$0.12 per 1k completion tokens is high enough that it makes it prohibitively exp...

weird-eye-issue · on March 14, 2023

I disagree that out of all possible use cases for a large context model that a chatbot is really the "best use case".

LeanderK · on March 14, 2023

> $0.12 per 1k completion tokens is high enough that it makes it prohibitively expensive to use the 32k context model.

this is a lot. I bet there's a quite a bit of profit in there

csa · on March 14, 2023

> I bet there's a quite a bit of profit in there

Is this profit-seeking pricing or pricing that is meant to induce folks self-selecting out?

Genuine question — I don’t know enough about this area of pricing to have any idea.

RosanaAnaDana · on March 14, 2023

Gotta pay back M$

ml_basics · on March 14, 2023

> Especially in a chatbot use case with cumulative prompting, which is the best use case for such a large context vs. the default cheaper 8k window.

Depends on what is up with the images and how they translate into tokens. I really have no idea, but could be that 32k tokens (lots of text) translates to only a few images for few-shot prompting.

The paper seems not to mention image tokenization, but I guess it should be possible to infer something about token rate when actually using the API and looking at how one is charged.

minimaxir · on March 14, 2023

Currently, CLIP's largest size is at patch-14 for 336x336 images, which translates to 577 ViT tokens [(336/14)^2+1]. It might end up being token-efficient depending on how it's implemented. (the paper doesn't elaborate)

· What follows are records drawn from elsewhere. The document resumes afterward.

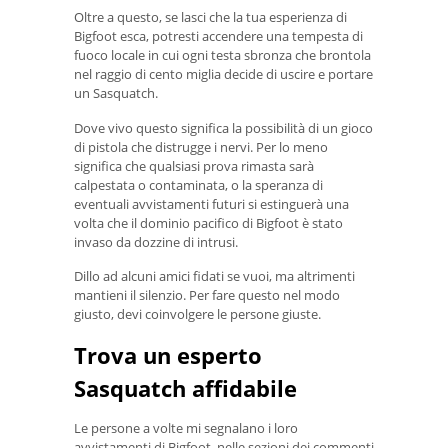
Oltre a questo, se lasci che la tua esperienza di
Bigfoot esca, potresti accendere una tempesta di
fuoco locale in cui ogni testa sbronza che brontola
nel raggio di cento miglia decide di uscire e portare
un Sasquatch.
Dove vivo questo significa la possibilità di un gioco
di pistola che distrugge i nervi. Per lo meno
significa che qualsiasi prova rimasta sarà
calpestata o contaminata, o la speranza di
eventuali avvistamenti futuri si estinguerà una
volta che il dominio pacifico di Bigfoot è stato
invaso da dozzine di intrusi.
Dillo ad alcuni amici fidati se vuoi, ma altrimenti
mantieni il silenzio. Per fare questo nel modo
giusto, devi coinvolgere le persone giuste.
Trova un esperto
Sasquatch affidabile
Le persone a volte mi segnalano i loro
avvistamenti di Bigfoot, nelle sezioni dei commenti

sebzim4500 · on March 14, 2023

I would imagine most usecases for the 32k model have much longer prompts than completions, so the $0.06 per prompt token will be the real problem. I can't think of a usecase yet, but that might be because I haven't got a sense of how smart it is.

gremlinsinc · on March 14, 2023

can't you combine instances of 4k tokens in 3.5 to fake it? having one gpt context per code file, for instance and maybe some sort of index?

I'm not super versed on lang chain but that might be kinda what that solves...

minimaxir · on March 14, 2023

LangChain/context prompting can theoetically allow compression of longer conversation, which will likely be the best business strategy.